Les assemblages biotiques spécifiques à la Corse induisent des structures de végétation (associations végétales) rencontrées nulle part ailleurs, avec des successions dynamiques très originales. Cette spécificité écologique est aussi liée à l’insularité. Les écosystèmes insulaires demeurent intrinsèquement plus fragiles que ceux du continent, en raison d’une relative pauvreté en espèces redondantes - c’est-à-dire qui jouent un rôle écologique similaire pour un écosystème donné - et de potentialités de migrations restreintes à une échelle locale chez les végétaux impliqués. Il existe également des interactions biotiques originales mettant souvent en jeu des couples d’espèces endémiques, noués entre les végétaux et les invertébrés pollinisateurs ; par exemple, le lépidoptère endémique menacé Papilio hospiton Géné est inféodé au finochjae (Peucedanum paniculatum Loisel.) et à la rue corse (Ruta corsica DC). Ces aspects, encore bien peu connus, méritent d’être abordés en vue d’une conservation durable des espèces rares. De plus, les modes d’usage des terres et les régimes de perturbation (action combinée du feu et du pâturage par exemple) diffèrent de ceux de France méditerranéenne continentale, situation qui peut induire des trajectoires inédites d’extinction et de raréfaction des végétaux. La fragilité des écosystèmes insulaires vis-à-vis des invasions biologiques a aussi été récemment étudiée, et les résultats montrent que la Corse est plus vulnérable que le continent, tout particulièrement face aux xénophytes de la frange littorale.

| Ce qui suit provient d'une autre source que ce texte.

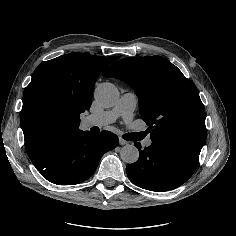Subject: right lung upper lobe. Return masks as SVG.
I'll list each match as a JSON object with an SVG mask.
<instances>
[{
  "instance_id": "obj_1",
  "label": "right lung upper lobe",
  "mask_w": 236,
  "mask_h": 236,
  "mask_svg": "<svg viewBox=\"0 0 236 236\" xmlns=\"http://www.w3.org/2000/svg\"><path fill=\"white\" fill-rule=\"evenodd\" d=\"M118 58L70 53L36 68L25 88L21 111L25 148L36 168L57 146L82 131L80 114L91 106L95 81ZM40 103L53 104L61 112L62 124L55 132H42L33 125L32 111Z\"/></svg>"
}]
</instances>
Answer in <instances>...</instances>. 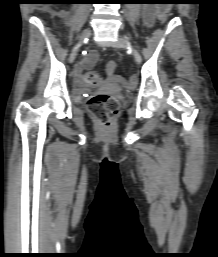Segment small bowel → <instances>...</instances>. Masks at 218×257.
<instances>
[{"label": "small bowel", "instance_id": "c3829d8e", "mask_svg": "<svg viewBox=\"0 0 218 257\" xmlns=\"http://www.w3.org/2000/svg\"><path fill=\"white\" fill-rule=\"evenodd\" d=\"M157 11L159 10L152 6H147L143 9V13H142L143 19L147 26H152L156 19H160V16H157ZM97 57L98 55L96 51L92 50L88 52V54L85 56L82 62L81 68L87 69V70L91 69L95 64ZM74 78H78L76 79V84H83L82 80L84 78H83V74L80 73V71L79 73H74Z\"/></svg>", "mask_w": 218, "mask_h": 257}]
</instances>
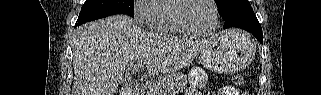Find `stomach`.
<instances>
[{
  "label": "stomach",
  "mask_w": 321,
  "mask_h": 95,
  "mask_svg": "<svg viewBox=\"0 0 321 95\" xmlns=\"http://www.w3.org/2000/svg\"><path fill=\"white\" fill-rule=\"evenodd\" d=\"M256 46L244 32L230 30L210 39L200 51L201 64L219 73H234L244 68L254 57Z\"/></svg>",
  "instance_id": "stomach-1"
}]
</instances>
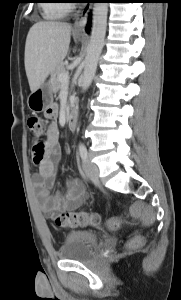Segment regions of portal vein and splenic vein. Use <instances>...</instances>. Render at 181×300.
Here are the masks:
<instances>
[{
    "label": "portal vein and splenic vein",
    "instance_id": "1",
    "mask_svg": "<svg viewBox=\"0 0 181 300\" xmlns=\"http://www.w3.org/2000/svg\"><path fill=\"white\" fill-rule=\"evenodd\" d=\"M59 80L62 82L63 85L69 84V73H63L59 76Z\"/></svg>",
    "mask_w": 181,
    "mask_h": 300
}]
</instances>
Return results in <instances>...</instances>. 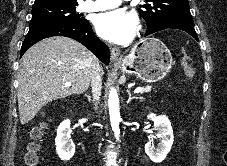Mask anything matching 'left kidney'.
Listing matches in <instances>:
<instances>
[{
	"instance_id": "1",
	"label": "left kidney",
	"mask_w": 227,
	"mask_h": 166,
	"mask_svg": "<svg viewBox=\"0 0 227 166\" xmlns=\"http://www.w3.org/2000/svg\"><path fill=\"white\" fill-rule=\"evenodd\" d=\"M148 119L154 121V129L157 130L156 136L160 138V143L155 147L153 142H148L145 145V152L151 161L160 163L166 158L173 145L171 122L165 115L156 116L153 113L148 115Z\"/></svg>"
}]
</instances>
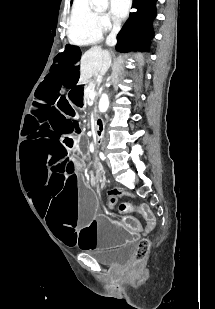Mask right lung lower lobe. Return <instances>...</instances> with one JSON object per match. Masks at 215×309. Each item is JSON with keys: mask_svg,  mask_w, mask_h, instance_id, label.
<instances>
[{"mask_svg": "<svg viewBox=\"0 0 215 309\" xmlns=\"http://www.w3.org/2000/svg\"><path fill=\"white\" fill-rule=\"evenodd\" d=\"M157 0H134L133 7L137 12L130 13L126 24L119 32L116 49L125 52L132 48L149 45L154 36L152 21L156 17Z\"/></svg>", "mask_w": 215, "mask_h": 309, "instance_id": "98d812e1", "label": "right lung lower lobe"}]
</instances>
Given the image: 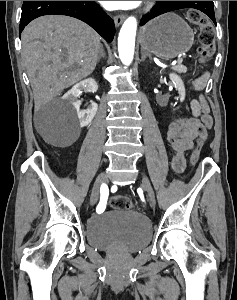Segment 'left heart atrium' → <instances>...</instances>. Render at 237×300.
I'll return each mask as SVG.
<instances>
[{"label":"left heart atrium","instance_id":"1","mask_svg":"<svg viewBox=\"0 0 237 300\" xmlns=\"http://www.w3.org/2000/svg\"><path fill=\"white\" fill-rule=\"evenodd\" d=\"M100 2L108 10H126L138 6L141 1H100Z\"/></svg>","mask_w":237,"mask_h":300}]
</instances>
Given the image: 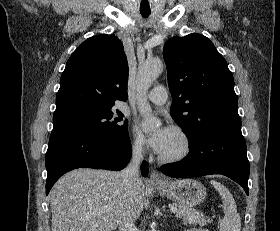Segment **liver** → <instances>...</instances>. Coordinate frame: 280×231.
<instances>
[{
  "label": "liver",
  "instance_id": "liver-1",
  "mask_svg": "<svg viewBox=\"0 0 280 231\" xmlns=\"http://www.w3.org/2000/svg\"><path fill=\"white\" fill-rule=\"evenodd\" d=\"M146 193L143 179L123 185L121 171H68L50 191L52 231H112L124 217H139Z\"/></svg>",
  "mask_w": 280,
  "mask_h": 231
}]
</instances>
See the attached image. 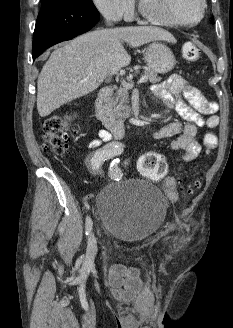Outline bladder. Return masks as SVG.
Masks as SVG:
<instances>
[{
    "label": "bladder",
    "mask_w": 233,
    "mask_h": 328,
    "mask_svg": "<svg viewBox=\"0 0 233 328\" xmlns=\"http://www.w3.org/2000/svg\"><path fill=\"white\" fill-rule=\"evenodd\" d=\"M101 228L124 242H138L163 224L168 202L155 186L141 180L115 182L97 196Z\"/></svg>",
    "instance_id": "bladder-1"
}]
</instances>
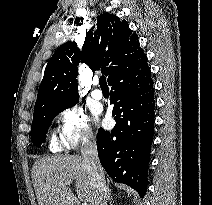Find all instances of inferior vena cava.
I'll return each instance as SVG.
<instances>
[{
	"mask_svg": "<svg viewBox=\"0 0 212 205\" xmlns=\"http://www.w3.org/2000/svg\"><path fill=\"white\" fill-rule=\"evenodd\" d=\"M81 154L90 172V184L93 189L92 205H107V188L103 169L100 164L97 145L93 136L85 135L82 140Z\"/></svg>",
	"mask_w": 212,
	"mask_h": 205,
	"instance_id": "inferior-vena-cava-1",
	"label": "inferior vena cava"
}]
</instances>
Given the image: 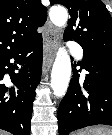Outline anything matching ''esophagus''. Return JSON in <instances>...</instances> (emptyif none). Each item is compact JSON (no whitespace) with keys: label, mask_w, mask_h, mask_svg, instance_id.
<instances>
[{"label":"esophagus","mask_w":112,"mask_h":135,"mask_svg":"<svg viewBox=\"0 0 112 135\" xmlns=\"http://www.w3.org/2000/svg\"><path fill=\"white\" fill-rule=\"evenodd\" d=\"M44 39L43 73L50 68L58 48V30L54 28L51 23L48 24L47 29L45 30Z\"/></svg>","instance_id":"1"}]
</instances>
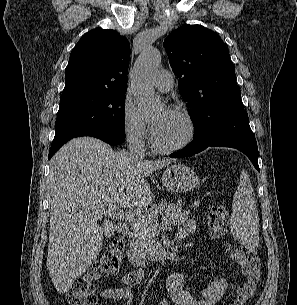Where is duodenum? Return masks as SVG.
Returning <instances> with one entry per match:
<instances>
[{"instance_id": "1", "label": "duodenum", "mask_w": 297, "mask_h": 305, "mask_svg": "<svg viewBox=\"0 0 297 305\" xmlns=\"http://www.w3.org/2000/svg\"><path fill=\"white\" fill-rule=\"evenodd\" d=\"M118 234H119V241L121 242L125 255L129 262L137 267V268H145L148 265H151L152 261L150 259L145 258L140 253L137 252L134 244V240L131 236V231L129 226L126 223L119 222L116 225ZM185 236L184 233H177V239L181 240Z\"/></svg>"}]
</instances>
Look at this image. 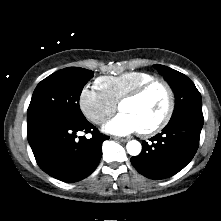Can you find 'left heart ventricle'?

L’hétérogénéité environnementale combinée au poids de l’histoire biogéographique du microcontinent corso-sarde rend donc compte de cette organisation complexe et hautement originale de la biodiversité végétale corse à tous les niveaux d’organisation, depuis les gènes jusqu’aux systèmes écologiques. Signalons enfin que la Corse forme l’un des 10 points-chauds (hotspots) régionaux de biodiversité, identifiés sur le pourtour méditerranéen. Ces territoires de forte richesse floristique, notamment en endémiques, sont parmi les plus menacés par les impacts humains, et ils nécessitent des actions prioritaires de conservation au niveau mondial.

Cependant, la méconnaissance des caractéristiques biologiques, évolutives et fonctionnelles des végétaux endémiques corses et des autres taxons très localisés, constitue encore un frein pour une conservation biogéographique durable de ces espèces, soit rares et menacées, ou au contraire, clés de voûte des écosystèmes insulaires ».


Frédéric Médail, Professeur des Universités en Ecologie et Biogéographie végétales
Université Paul Cézanne Aix-Marseille III,
Institut Méditerranéen d’Ecologie et de Paléoécologie (IMEP, UMR CNRS 6116).